Help them out by framing your ideal recommendation. I do this by giving them a template like this example:
I’m keen on honest feedback, but I know it can be hard to think of what to write.
To make it less painful, you might pick one or more of the points below and write some words around how I may have performed?
- Leadership - Proactive, creative and metric based approach to enhancing performance of people and resolving issues
- Wide impact - decisions, advice and actions are impactful across the whole organisation
- Empathy - Championing fairness and equality - removing bias, encouraging open and fair communication
- Supportive of autonomy - did I let you approach problem solving in your own way?
- Air-support - did I help in any way if/when people came in from the side to interfere with your project or daily work?
… anything you’d like to be highlighted
Providing this framework gives your recommender an easy “jumping off point”. Together with the right way of asking I’ve had great results here. People tend to turn their recommendations around within hours or days, previously it would take significantly longer.
How to make it easier for you to return the favour
This one is really easy - just suggest they read this article!
How to ask for LinkedIn recommendations
Although you can simply request directly through LinkedIn, I like to ask “offline” first, to confirm the person is happy to help me out in this way.
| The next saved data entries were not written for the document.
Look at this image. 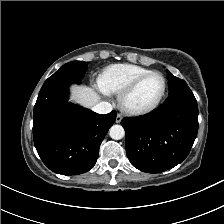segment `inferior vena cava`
I'll list each match as a JSON object with an SVG mask.
<instances>
[{
	"label": "inferior vena cava",
	"instance_id": "602c4592",
	"mask_svg": "<svg viewBox=\"0 0 224 224\" xmlns=\"http://www.w3.org/2000/svg\"><path fill=\"white\" fill-rule=\"evenodd\" d=\"M93 111L98 114H107L112 111V105L109 102H99L93 106Z\"/></svg>",
	"mask_w": 224,
	"mask_h": 224
}]
</instances>
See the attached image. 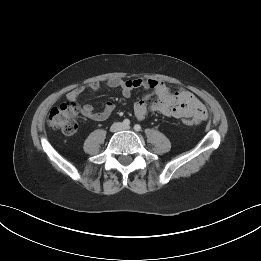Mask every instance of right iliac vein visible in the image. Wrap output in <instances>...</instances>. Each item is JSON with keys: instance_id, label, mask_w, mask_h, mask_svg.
Masks as SVG:
<instances>
[{"instance_id": "1", "label": "right iliac vein", "mask_w": 261, "mask_h": 261, "mask_svg": "<svg viewBox=\"0 0 261 261\" xmlns=\"http://www.w3.org/2000/svg\"><path fill=\"white\" fill-rule=\"evenodd\" d=\"M121 127H122V126H121L120 123H116V124H114V125L111 127V131H112V132H116V131L120 130Z\"/></svg>"}]
</instances>
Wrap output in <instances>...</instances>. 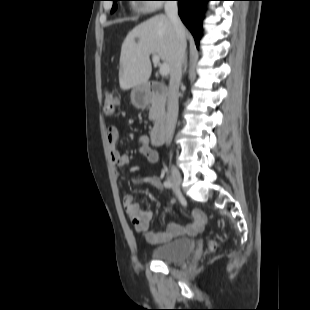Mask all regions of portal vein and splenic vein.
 Wrapping results in <instances>:
<instances>
[{
	"label": "portal vein and splenic vein",
	"instance_id": "1",
	"mask_svg": "<svg viewBox=\"0 0 310 310\" xmlns=\"http://www.w3.org/2000/svg\"><path fill=\"white\" fill-rule=\"evenodd\" d=\"M152 60H153L154 64L160 63V57L156 54L153 55ZM169 71H170V69H169V66L167 64L164 63V64L160 65L159 73L161 76L168 75Z\"/></svg>",
	"mask_w": 310,
	"mask_h": 310
}]
</instances>
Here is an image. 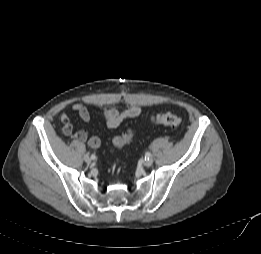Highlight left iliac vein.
Segmentation results:
<instances>
[{
  "instance_id": "left-iliac-vein-1",
  "label": "left iliac vein",
  "mask_w": 261,
  "mask_h": 254,
  "mask_svg": "<svg viewBox=\"0 0 261 254\" xmlns=\"http://www.w3.org/2000/svg\"><path fill=\"white\" fill-rule=\"evenodd\" d=\"M152 164H153V158H152V157H151L149 160L147 159V160L144 162V166H145V167H150Z\"/></svg>"
}]
</instances>
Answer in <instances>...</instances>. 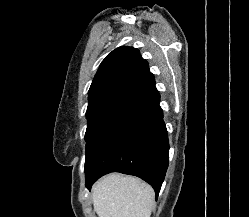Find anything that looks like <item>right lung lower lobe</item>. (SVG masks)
I'll return each mask as SVG.
<instances>
[{
  "mask_svg": "<svg viewBox=\"0 0 249 217\" xmlns=\"http://www.w3.org/2000/svg\"><path fill=\"white\" fill-rule=\"evenodd\" d=\"M152 73L124 92L105 112L86 148V187L110 172L137 176L158 197L169 142Z\"/></svg>",
  "mask_w": 249,
  "mask_h": 217,
  "instance_id": "1",
  "label": "right lung lower lobe"
}]
</instances>
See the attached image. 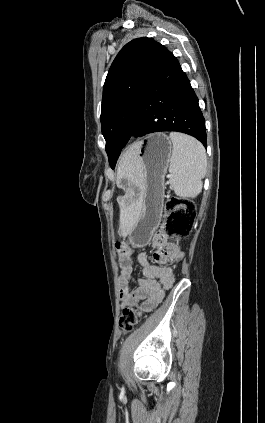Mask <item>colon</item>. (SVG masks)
I'll return each instance as SVG.
<instances>
[{
    "label": "colon",
    "instance_id": "5ec220e1",
    "mask_svg": "<svg viewBox=\"0 0 265 423\" xmlns=\"http://www.w3.org/2000/svg\"><path fill=\"white\" fill-rule=\"evenodd\" d=\"M167 217L165 221V232L171 240H177L187 236L194 225L196 217L195 206L186 199L172 197L165 203ZM129 247L125 244L117 245L118 256L121 261L127 259ZM136 307L123 309L119 317V326L124 332L132 331L138 324Z\"/></svg>",
    "mask_w": 265,
    "mask_h": 423
}]
</instances>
This means I either ask in person or in some form of instant message application before sending the “formal” LinkedIn request.
Here’s an example message you might use to request a recommendation from a boss or boss-adjacent colleague:
Hi! I really enjoyed working on your team, and I feel I learned so much from you. If you’re willing, I’d really appreciate it if you wrote a LinkedIn recommendation for me.
All good if you’re too busy - just let me know! Of course I’d love to return the favour and write one for you too :)
What to do next
Think of the people you’ve worked with in the past:
- Those you learned most from
- Those you think you helped the most
- Or those you most respected
Bite the bullet and send that request - they’ll be happy to hear from you & more than willing to help you out with your first LinkedIn recommendation!